Cornmeal for dusting
Second Rise. Cover again with a tea towel and allow the muffins a second rise for 1–2 hours until puffy.
Cook on the Griddle. Heat a cast iron skillet, cast iron pan, electric griddle, or non-stick pan over medium-low heat (not too hot — lower is better for even cooking). Cook the muffins in batches, about 5–6 minutes per first side, then flip and cook the second side for another 5–6 minutes. For best results, use medium-low heat throughout so the centers cook through before the outsides brown.
Cool and Enjoy. Transfer the cooked muffins to a wire rack to cool slightly. Serve warm with butter, jam, or as the base for Eggs Benedict or breakfast sandwiches.
Resting Time (First Rise + Second Rise): 10–12 hours (overnight bulk fermentation + 1–2 hours for second rise)
Cooking Time: 10 minutes per batch (about 25–30 minutes total depending on pan size)
Servings / Yield: About 10–12 English muffins
Tips for the Best Results
As with any recipe, the type of flour you use, as well as humidity and quality of the starter, will cause each situation to need slightly different amounts of flour. If your English muffins are turning out like pancakes, you need more flour. They should not be flat.
The dough needs to hit a hot cast iron skillet, so that it doesn’t stick. Quickly reduce the heat so they have a chance to rise and cook through without burning.
Room temperature ingredients help the dough rise consistently.
Cornmeal on the cookie sheets or parchment paper keeps the muffins from sticking.
The first long rise brings out that tangy flavor unique to sourdough.
Use a cast iron skillet or frying pan for even browning and the texture of classic English muffins.
For longer storage, keep cooled muffins in an airtight container at room temp for 3 days or freeze for up to 3 months.
Quick Sourdough English Muffins (Baking Soda Shortcut)
If you’re short on time, this easy sourdough recipe skips the second rise and uses baking soda for a quick boost.You can still enjoy warm homemade sourdough English muffins by adding a little baking soda as a shortcut. This acts as one of the leavening agents, giving your dough an extra boost so the muffins puff up nicely on the hot griddle.Here’s how to do it for the best results:
Stir 1 teaspoon baking soda into 2 tablespoons of lukewarm water or milk until dissolved.

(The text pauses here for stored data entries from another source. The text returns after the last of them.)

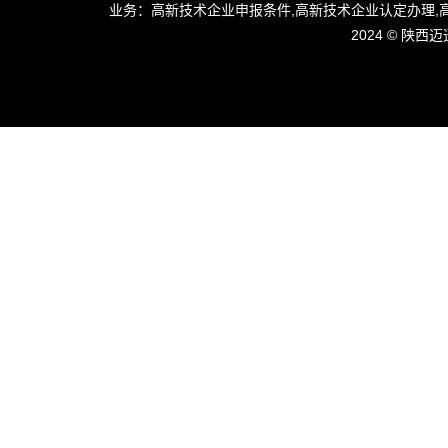
业务：高新技术企业申报条件,高新技术企业认定办理,
2024 ©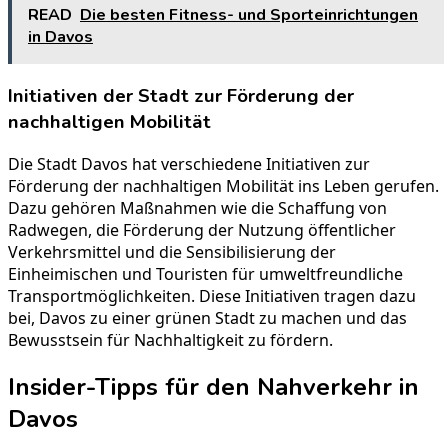
READ
Die besten Fitness- und Sporteinrichtungen
in Davos
Initiativen der Stadt zur Förderung der
nachhaltigen Mobilität
Die Stadt Davos hat verschiedene Initiativen zur
Förderung der nachhaltigen Mobilität ins Leben gerufen.
Dazu gehören Maßnahmen wie die Schaffung von
Radwegen, die Förderung der Nutzung öffentlicher
Verkehrsmittel und die Sensibilisierung der
Einheimischen und Touristen für umweltfreundliche
Transportmöglichkeiten. Diese Initiativen tragen dazu
bei, Davos zu einer grünen Stadt zu machen und das
Bewusstsein für Nachhaltigkeit zu fördern.
Insider-Tipps für den Nahverkehr in
Davos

Gently knead the mixture into your dough so it’s evenly distributed.
Cook the muffins right away—don’t let them sit, or the quick rise will fizzle out.
If the dough feels runny after you add this. Add a bit more flour. It should be workable, yet not stiff.
It’s a great way to make a fresh batch of sourdough breakfast recipes on a busy morning without waiting overnight.